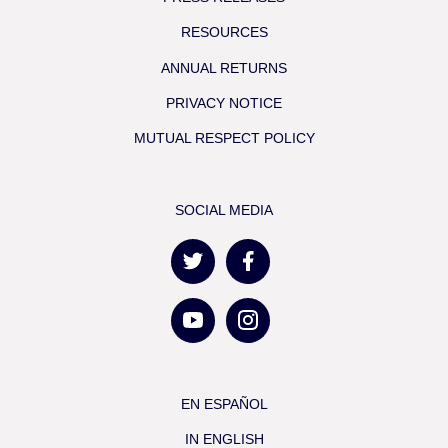
RESOURCES
ANNUAL RETURNS
PRIVACY NOTICE
MUTUAL RESPECT POLICY
SOCIAL MEDIA
EN ESPAÑOL
IN ENGLISH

○ ○ ○

:: PROBLEM ::
Without the pictures, return the records above exactly as written.

:: RESPONSE AREA ::
RESOURCES
ANNUAL RETURNS
PRIVACY NOTICE
MUTUAL RESPECT POLICY
SOCIAL MEDIA
EN ESPAÑOL
IN ENGLISH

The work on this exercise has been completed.